# Exercise goal
Your task is to transcribe, word for word, the line containing "zonneschijn, deze tour is een must!" and all lines that follow it to the end of the entries. Leave out the pictures.

++++++

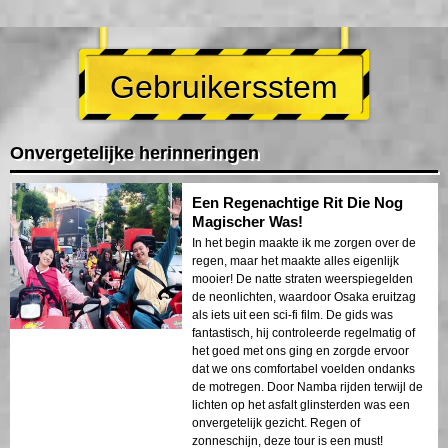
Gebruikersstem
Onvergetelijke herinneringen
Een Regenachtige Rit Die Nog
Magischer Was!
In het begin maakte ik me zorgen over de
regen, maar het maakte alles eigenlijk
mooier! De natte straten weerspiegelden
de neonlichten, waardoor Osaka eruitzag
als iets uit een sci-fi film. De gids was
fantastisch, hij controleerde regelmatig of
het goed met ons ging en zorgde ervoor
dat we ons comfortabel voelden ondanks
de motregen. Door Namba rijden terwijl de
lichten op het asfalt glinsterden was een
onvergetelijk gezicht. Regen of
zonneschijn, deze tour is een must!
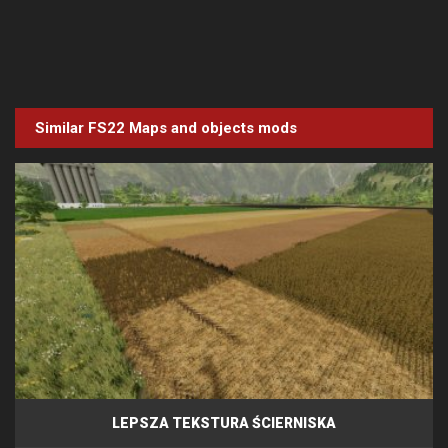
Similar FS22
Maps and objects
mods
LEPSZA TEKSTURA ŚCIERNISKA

++++++

# Answer to this task
zonneschijn, deze tour is een must!
Similar FS22
Maps and objects
mods
LEPSZA TEKSTURA ŚCIERNISKA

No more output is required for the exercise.